Thirsty Thursday

Folks, no squirrel in his right mind is going out in this kind of rain…and if we do, it’s to grab an acorn and head back to the ol’ leaf nest.

So how about a glimpse of our lovely local pond before it began raining?

Reston National Golf Course pond

Maybe that will relax a few of you human readers as we buck up for more rain.


Pokeweed, leave it or weed it?

American Pokeweed

The berries of American Pokeweed, Phytolacca americana, are poisonous. And oh-so tempting to you humans, especially when they are in full ripeness –and at their most toxic!–this time of year.

Pokeweed in late summer

The plant is big and weedy and produces many berries. No wonder it can take over a farmer’s field!

Yet there are birds who will eat them with no harmful effects, like the Northern Cardinal, Northern Mockingbird, Gray catbird and Brown Thrasher.


One of Nature’s Mysteries to Solve

Hey there,

Nutmeg advised you human readers to leave your flower seedbeds for the birds, but here’s a plant you should clean up.

mystery #164

Know what it is and why?

Make your guesses and I’ll return later with the answers.


Hmm, here’s a vine you humans ought to become more familiar with–because it’s terribly invasive! You’ll want to get rid of Mile-a-Minute Weed the second you see it.

Mile-a-Minute Weed

The triangular leaves and barbed stems are a great way to identify it, even if you don’t notice that the vine is growing 6 inches a day. Yes, it can take over quickly, and we squirrels beg you to keep this from happening! We like our native foods better, though some deer, chipmunks, mice and birds will eat them. Of course, that’s another way the Mile-a-Minute Weed is spreading.

Did you notice some of the leaves have holes in them? That’s because some great humans have released a weevil that eats Mile-a-Minute Weed leaves, then lays its eggs in the stems. The larvae eat the plant from the inside. Read more about Mile-a-Minute Weed and this weevil on this New York Invasive Species Information bulletin.
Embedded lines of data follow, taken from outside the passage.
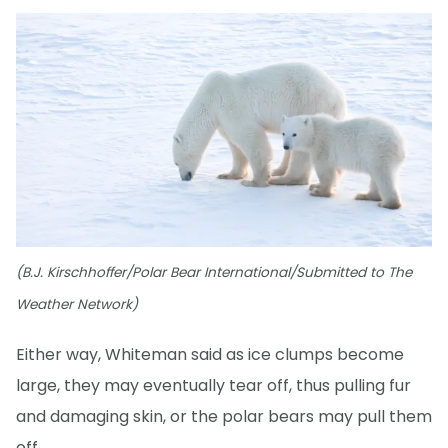
(B.J. Kirschhoffer/Polar Bear International/Submitted to The
Weather Network)
Either way, Whiteman said as ice clumps become
large, they may eventually tear off, thus pulling fur
and damaging skin, or the polar bears may pull them
off.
One of Nature’s Mysteries to Solve

Hey there!

It’s fall, and plants are doing what they do…

mystery #163

And idea what this is from?

Post your guesses in the comments and I’ll check back later!
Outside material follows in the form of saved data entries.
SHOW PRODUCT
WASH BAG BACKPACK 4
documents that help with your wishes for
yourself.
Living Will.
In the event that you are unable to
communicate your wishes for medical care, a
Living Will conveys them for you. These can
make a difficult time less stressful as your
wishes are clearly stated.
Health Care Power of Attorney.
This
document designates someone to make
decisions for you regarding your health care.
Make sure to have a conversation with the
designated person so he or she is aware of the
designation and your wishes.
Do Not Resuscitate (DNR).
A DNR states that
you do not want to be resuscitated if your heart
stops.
These are the seedpods of a common wildflower that grows throughout North America. After we did some research, we squirrels can guess why you humans might avoid this rather invasive plant–its scientific name, Apocynum, means ‘Away dog’! Indian Hemp or Dogbane, Apocynum cannabinum, is poisonous to dogs and livestock if ingested. We squirrels are staying away from it and suggest you humans  do the same.

indian hemp, dogbane

The leaves are opposite and simple little lobes, the flowers are whitish-green (not the purple flowers in the background!) and attract butterflies in late summer. We thought we might have photos of the tiny blossoms, but we don’t so perhaps you’d like to see them on this Primitive Ways website, which also shows how you can gather the stalks and make cord from them.